Digital twins have historically been employed as a tool for modeling the detailed behavior of a complex physical entity, like a jet engine. The ScaleOut Digital Twins service now enables digital twins to implement simulation models of large systems. Its highly scalable, in-memory computing architecture enables digital twins to model many thousands of entities and their interactions in a time-driven simulation. This provides a powerful new tool for extracting insights and making predictions that today’s operational managers need to make key decisions, enabling their systems to operate at peak efficiency.
For example, an airline can create a simulation of its passengers, aircraft, airport gates, and other entities to assess the impact of weather delays and other outages (such as ground stops). Simulations like this help managers model live scenarios, identify problems, and make decisions, such as to dynamically change airline schedules.
ScaleOut Digital Twins can optionally record incoming messages, save them to a database, and then play them back in simulation. This feature lets developers repeatedly subject streaming analytics code to an actual workload.
You can vary the speed that a simulation runs relative to real time. For example, simulations can run at the same speed as real time to help demonstrate and visualize evolving behavior. They can run faster than real time to deliver predictions as quickly as possible.
You can take full advantage of ScaleOut's built-in aggregate analytics to capture and visualize trends while a simulation is running. You can also query the state of individual digital twins and create a geospatial mapping that refreshes continuously.

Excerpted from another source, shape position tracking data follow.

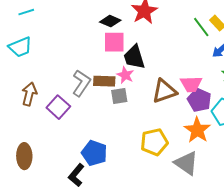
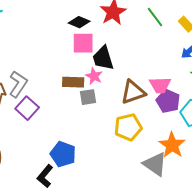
green line: (201, 27) -> (155, 17), moved
gray L-shape: (81, 83) -> (18, 84), moved
orange star: (197, 130) -> (172, 145), moved
yellow pentagon: (154, 142) -> (128, 127), moved

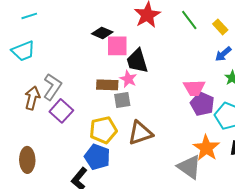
black diamond: (79, 22) -> (102, 33), moved
brown triangle: (133, 92) -> (140, 133), moved
yellow pentagon: (128, 127) -> (103, 130), moved

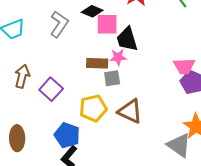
pink star: (128, 79) -> (118, 57), turned -30
gray L-shape: (52, 87) -> (59, 24), moved
brown triangle: (140, 133) -> (130, 111), turned 44
blue pentagon: (97, 157) -> (67, 135), moved

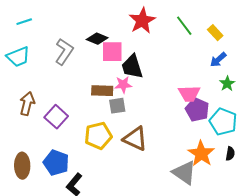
blue pentagon: (67, 135) -> (56, 163), moved

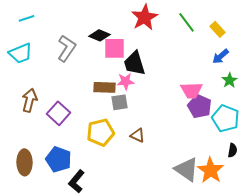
brown triangle: (135, 139) -> (138, 135), size x0.6
orange star: (201, 154) -> (211, 170), moved

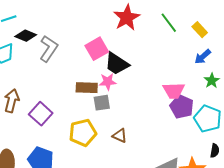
black diamond: (100, 35) -> (26, 36), moved
pink square: (115, 48) -> (97, 49), turned -30
black trapezoid: (135, 63) -> (117, 64), turned -40

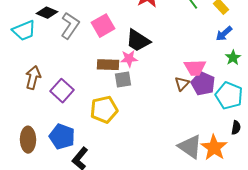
pink square: (97, 49) -> (103, 26), moved
brown triangle: (120, 136) -> (182, 84), moved, turned 49

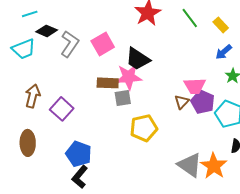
pink star: (129, 59) -> (129, 77), size x1.5
yellow pentagon: (104, 110) -> (144, 128), moved
blue pentagon: (62, 137) -> (79, 154), moved
brown ellipse: (28, 140) -> (28, 143), moved

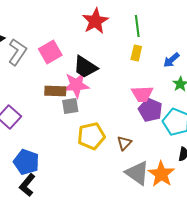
green line: (190, 18) -> (137, 26), turned 30
yellow rectangle: (221, 25) -> (136, 53), moved, turned 56
brown triangle: (182, 102) -> (124, 143), moved

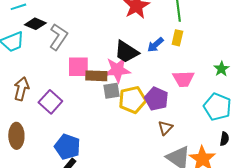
pink square: (50, 52) -> (78, 67), moved, turned 30
blue arrow: (171, 60) -> (155, 45), moved
purple pentagon: (150, 110) -> (156, 99), moved
yellow pentagon: (91, 136) -> (132, 100), moved

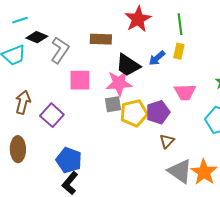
brown rectangle: (96, 76) -> (101, 39), moved
purple pentagon: (156, 99) -> (158, 112), turned 30

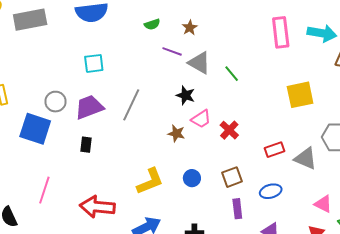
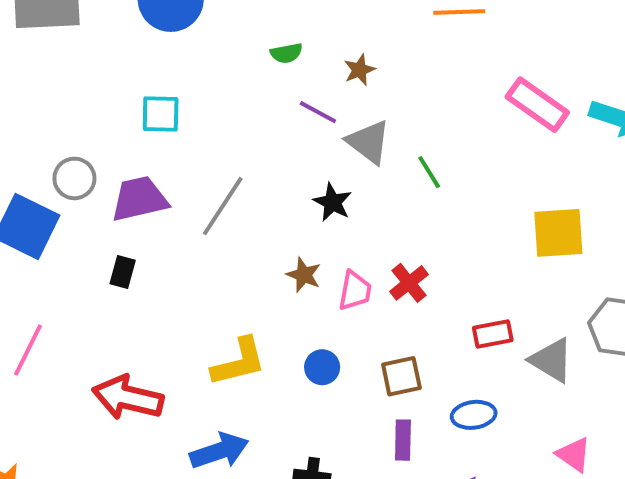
pink rectangle: (281, 32) -> (537, 105), turned -56
pink trapezoid: (201, 119) -> (355, 291), moved, turned -55

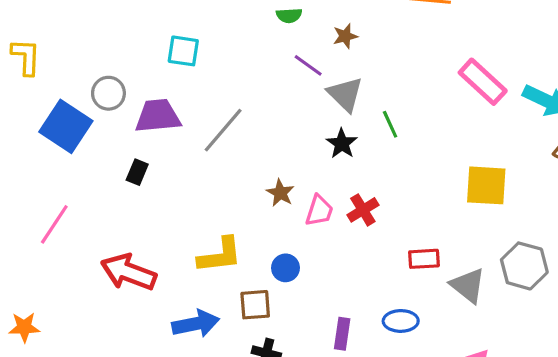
black star: (332, 202) -> (342, 144), moved
brown square: (401, 376) -> (255, 305), moved

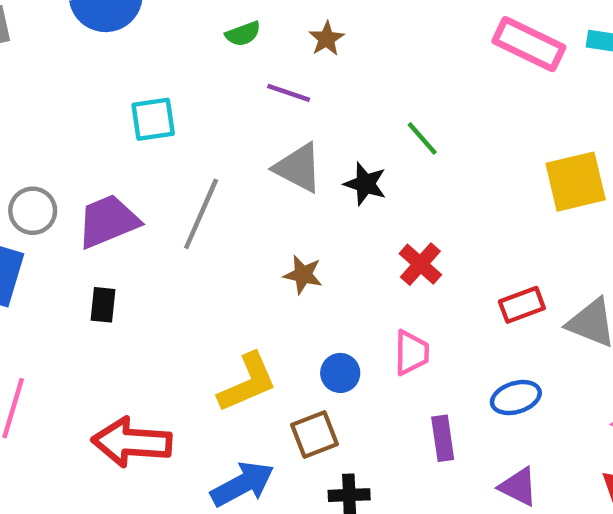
cyan square: (183, 51) -> (153, 119), moved
gray triangle: (345, 94) -> (298, 168), moved
pink trapezoid: (319, 211) -> (412, 353), moved

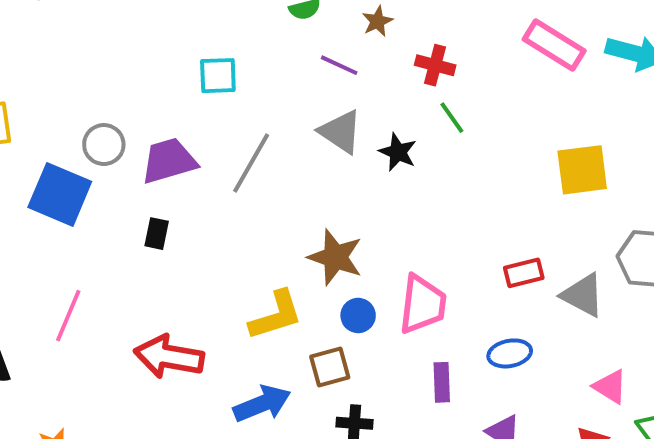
red cross: (420, 264) -> (435, 65), moved, turned -33
brown star: (303, 275) -> (335, 257), moved, size x1.6
pink trapezoid: (412, 353) -> (422, 304), size x1.5

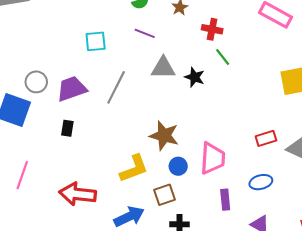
purple line: (339, 65) -> (145, 33), moved
gray triangle: (341, 132) -> (163, 68), turned -30

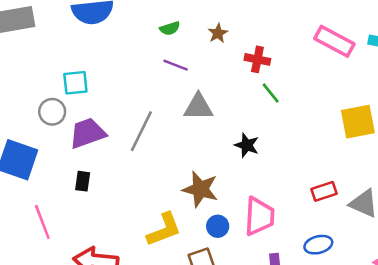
cyan square: (96, 41) -> (75, 83), moved
black star: (195, 77) -> (247, 145), moved
gray circle: (36, 82) -> (52, 112), moved
pink line: (22, 175) -> (42, 222), moved, turned -40

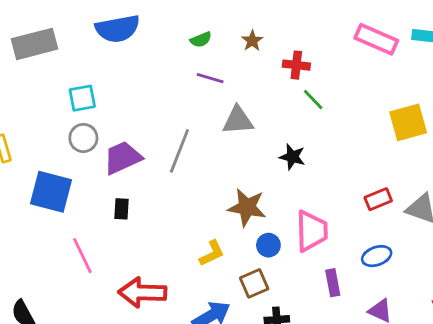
cyan square: (75, 83) -> (82, 98), moved
yellow L-shape: (164, 230) -> (212, 253), size x0.7

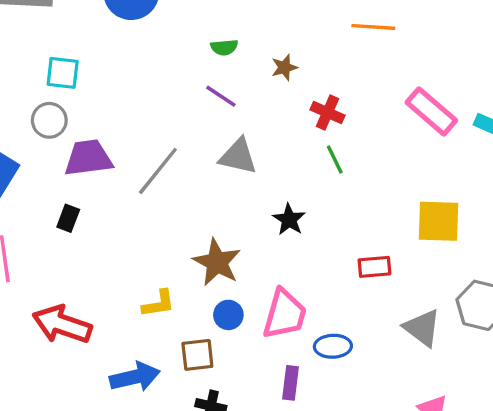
red rectangle: (378, 199) -> (374, 267), moved
blue ellipse: (377, 256) -> (333, 346), moved

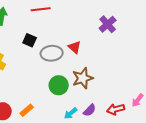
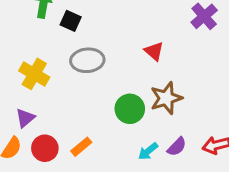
black square: (30, 40) -> (71, 21), moved
gray ellipse: (52, 53) -> (87, 60), moved

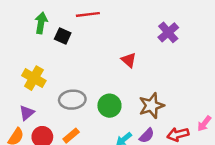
gray ellipse: (87, 60) -> (72, 100), moved
brown star: (166, 98) -> (151, 106), moved

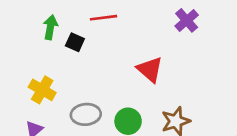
purple cross: (168, 32) -> (187, 20), moved
red triangle: (129, 60) -> (150, 69), size x1.5

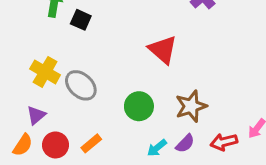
gray ellipse: (86, 114) -> (81, 85), moved, turned 48

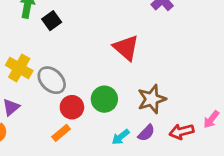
black square: (81, 20) -> (52, 21), turned 30
red circle: (55, 145) -> (72, 107), moved

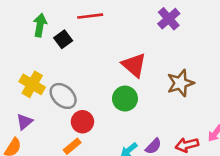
green circle: (104, 99) -> (125, 99), moved
brown star: (152, 99) -> (180, 83), moved

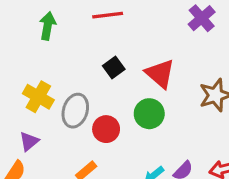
black square: (63, 39) -> (114, 67), moved
gray ellipse: (63, 96) -> (75, 111), turned 64
red circle: (82, 122) -> (106, 129), moved

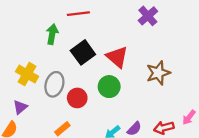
green arrow: (48, 26) -> (52, 34), moved
black square: (114, 67) -> (83, 52), size x1.5

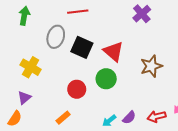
green arrow: (52, 34) -> (24, 16), moved
black square: (83, 52) -> (82, 47), turned -30
gray ellipse: (54, 84) -> (56, 37), moved

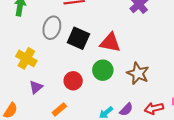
red triangle: (113, 51) -> (110, 43), turned -30
brown star: (151, 66) -> (138, 73), moved, turned -30
purple triangle: (24, 98) -> (36, 87), moved

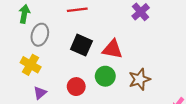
gray ellipse: (52, 28) -> (40, 35), moved
brown star: (138, 73) -> (140, 79), turned 30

ScaleOut’s digital twins integrates simulation with real-time analytics to implement several compelling use cases. Simulations can run alongside real-time digital twins to provide predictive modeling that helps steer the behavior of a live system. For example, an airline simulation can make use of live data to evaluate the benefits of dynamic changes to flight schedules during live operations.
Digital twin simulations also can create workloads to test real-time analytics prior to deployment in a live system. For example, digital twins can validate streaming analytics for a telematics application that tracks a fleet of trucks. Each digital twin generates periodic messages that correspond to telemetry emitted by a single truck; a corresponding real-time digital twin consumes the messages to look for issues that need attention. This technique enables testing of a wide range of scenarios that might be encountered during actual operations.